CreativeTrail | Devpost

Final grading output
text editor environment + debugger tools for during development stage
user prompted with a question.

Inspiration

Chris and I recall not enjoying having to go to after school math classes. But realized that today we thank our parents for putting us in it, even sometimes wishing we were more cooperative. We realized that many kids of all ages including college students have an incentive to cheat using AI as it usually results in a better grade and less effort, this hinders them long term and is unsustainable when it comes to exams. We decided to change the incentive by changing what we grade, instead of grading the final result we grade the process.

What it does

Our solution focuses solely on essay writing at the moment. A student answers an essay prompt in our text editor and while writing the essay throughout all its revision stages the student is prompting with thoughtful questions. The goal of these questions is to identify the students knowledge of their own paper and how they perform on 5 key indicators (Idea Generation, Depth of Analysis, Source integration, conceptual linking, intellectual risk taking).

How we built it

We built it using these main languages: python, TypeScript, SQL/prisma schema language, json/jsonl. Python is what is mainly used to train the supervised learning model it handles the classifier, feature extraction, routing logic, model inference, calibration, and bridge script.

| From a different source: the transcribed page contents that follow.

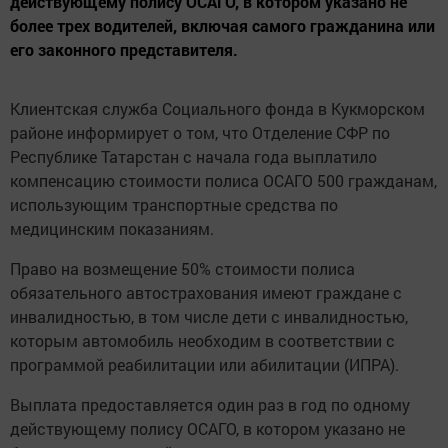
действующему полису ОСАГО, в котором указано не
более трех водителей, включая самого гражданина или
его законного представителя.
Клиентская служба Социального фонда в Кукморском
районе информирует о том, что Отделение СФР по
Республике Татарстан с начала года выплатило
компенсацию стоимости полиса ОСАГО 500 гражданам,
использующим транспортные средства по
медицинским показаниям.
Право на возмещение 50% стоимости полиса
обязательного автострахования имеют граждане с
инвалидностью, в том числе дети с инвалидностью,
которым автомобиль необходим в соответствии с
программой реабилитации или абилитации (ИПРА).
Выплата предоставляется один раз в год по одному
действующему полису ОСАГО, в котором указано не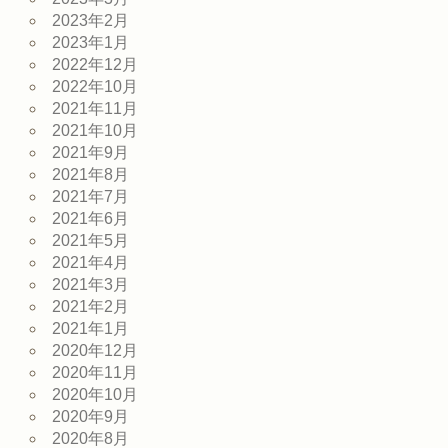
2023年2月
2023年1月
2022年12月
2022年10月
2021年11月
2021年10月
2021年9月
2021年8月
2021年7月
2021年6月
2021年5月
2021年4月
2021年3月
2021年2月
2021年1月
2020年12月
2020年11月
2020年10月
2020年9月
2020年8月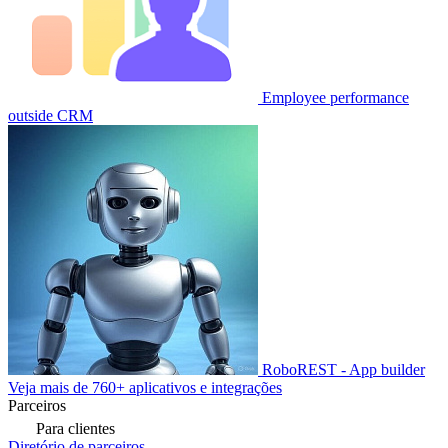
Employee performance
outside CRM
RoboREST - App builder
Veja mais de 760+ aplicativos e integrações
Parceiros
Para clientes
Diretório de parceiros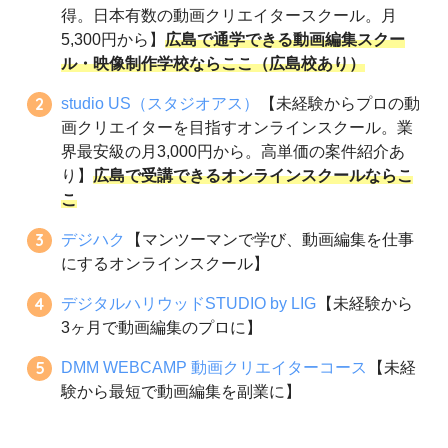
得。日本有数の動画クリエイタースクール。月
5,300円から】
広島で通学できる動画編集スクー
ル・映像制作学校ならここ（広島校あり）
studio US（スタジオアス）
【未経験からプロの動
画クリエイターを目指すオンラインスクール。業
界最安級の月3,000円から。高単価の案件紹介あ
り】
広島で受講できるオンラインスクールならこ
こ
デジハク
【マンツーマンで学び、動画編集を仕事
にするオンラインスクール】
デジタルハリウッドSTUDIO by LIG
【未経験から
3ヶ月で動画編集のプロに】
DMM WEBCAMP 動画クリエイターコース
【未経
験から最短で動画編集を副業に】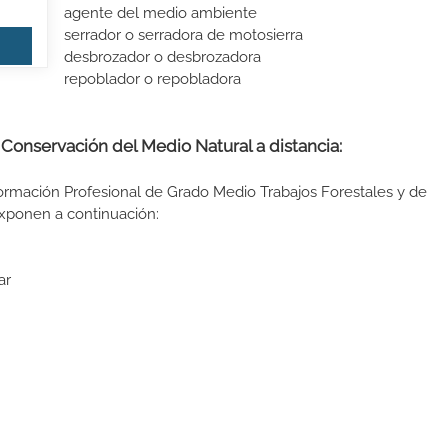
agente del medio ambiente
serrador o serradora de motosierra
desbrozador o desbrozadora
repoblador o repobladora
 Conservación del Medio Natural a distancia:
Formación Profesional de Grado Medio Trabajos Forestales y de
exponen a continuación:
ar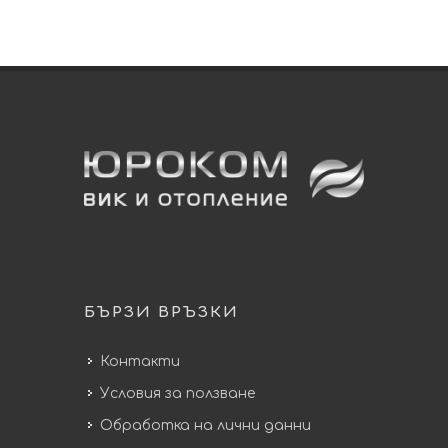
БЪРЗИ ВРЪЗКИ
Контакти
Условия за ползване
Обработка на лични данни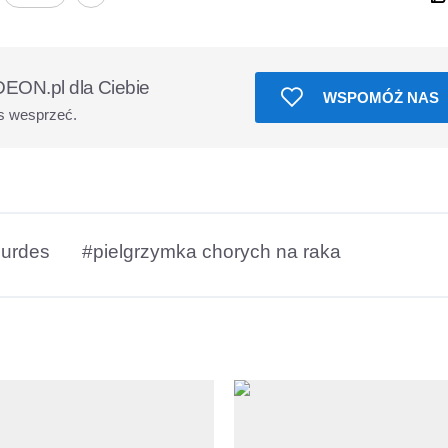
EON.pl dla Ciebie
WSPOMÓŻ NAS
s wesprzeć.
ourdes
#pielgrzymka chorych na raka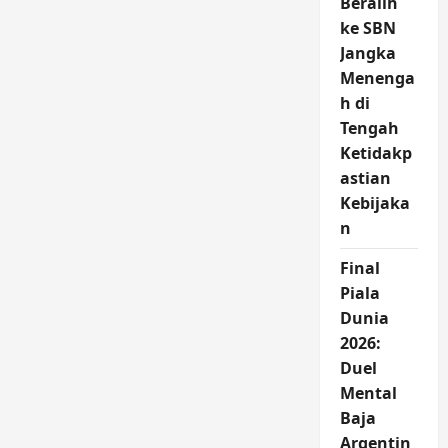
Beralih
ke SBN
Jangka
Menenga
h di
Tengah
Ketidakp
astian
Kebijaka
n
Final
Piala
Dunia
2026:
Duel
Mental
Baja
Argentin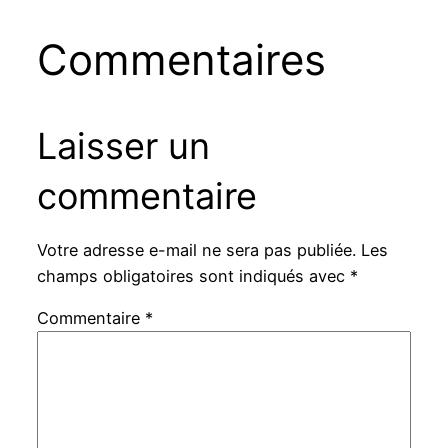
Commentaires
Laisser un
commentaire
Votre adresse e-mail ne sera pas publiée.
Les
champs obligatoires sont indiqués avec
*
Commentaire
*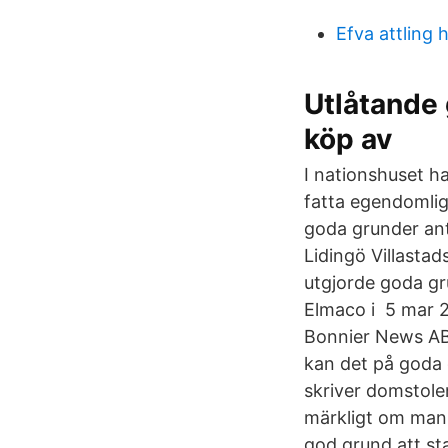
Efva attling 
Utlåtande 
köp av
I nationshuset h
fatta egendomlig
goda grunder ant
Lidingö Villasta
utgjorde goda gr
Elmaco i 5 mar 2
Bonnier News AB
kan det på goda 
skriver domstol
märkligt om man f
god grund att st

The front end uses mainly TypeScript, runs app logics, calls the python bridge, handles prompting, logging, reporting, the debug UI, and API routes. JSON/JSONL is used a lot for configs, datasets, labels, model artifacts, runtime logs, and reports.

Challenges we ran into

The supervised learning took longer to train than expected + was inaccurate at first solve this by having a fall back and confidence scoring.
We started using heuristics but realized they aren't accurate enough to detect semantics.
Struggled defining the 5 categories/indicators and how/what type of questions to ask.
Working with AI and trying to avoid drift. We used spec files to keep it on track.
Question outputs repeating. we needed to make sure we covered all 5 categories with the questions asked to ensure fair grading. On the one hand we wanted the most relevant question on the stack to be asked on the other we didn't want questions repeated. We solved that by ignoring a question if its category had already been addressed.